▶ [TASK DETAILS]: Check every line of the entries for "Moda", and copy the lines that hold it.

▶ [RECORDS FOR THE EXERCISE]:
====

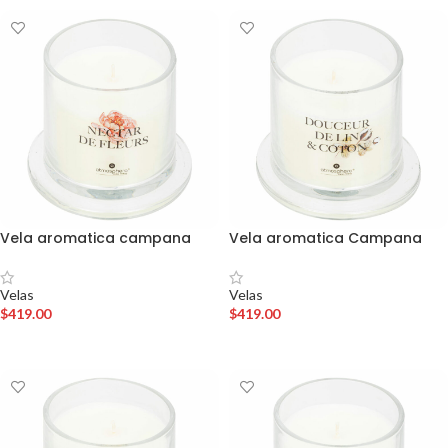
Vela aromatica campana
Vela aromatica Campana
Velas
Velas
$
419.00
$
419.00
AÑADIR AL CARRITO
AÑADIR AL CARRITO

====

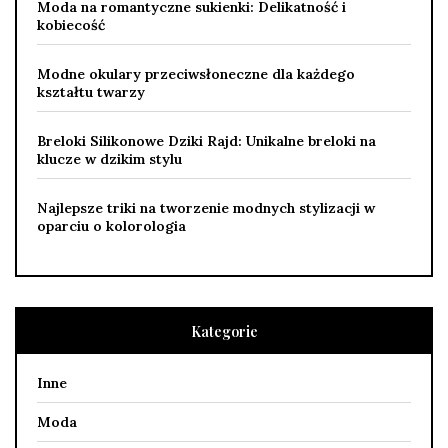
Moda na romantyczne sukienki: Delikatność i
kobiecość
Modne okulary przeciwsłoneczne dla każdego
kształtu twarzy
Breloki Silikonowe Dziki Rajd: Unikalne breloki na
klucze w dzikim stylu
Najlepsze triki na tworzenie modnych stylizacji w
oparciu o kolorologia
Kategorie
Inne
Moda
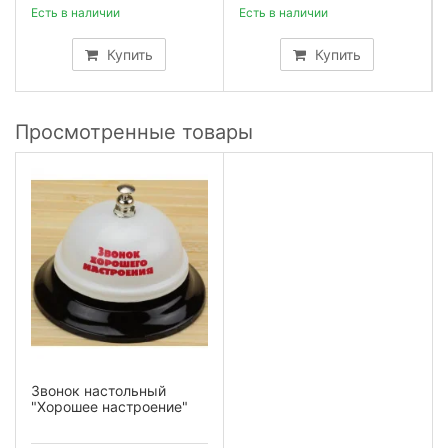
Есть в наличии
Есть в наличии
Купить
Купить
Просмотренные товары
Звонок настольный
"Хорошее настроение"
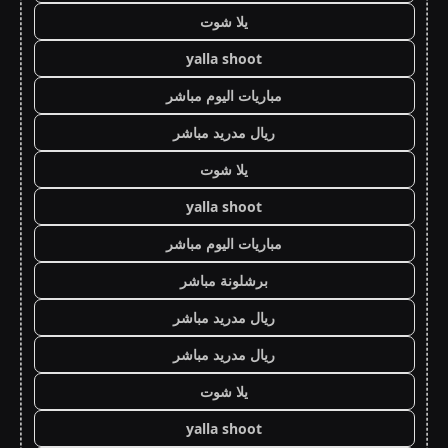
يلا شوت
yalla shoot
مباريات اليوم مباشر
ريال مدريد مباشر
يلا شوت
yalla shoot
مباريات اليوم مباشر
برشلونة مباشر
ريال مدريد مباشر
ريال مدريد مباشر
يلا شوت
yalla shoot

====

▶ [EXERCISE ANSWER]:
Moda na romantyczne sukienki: Delikatność i
Moda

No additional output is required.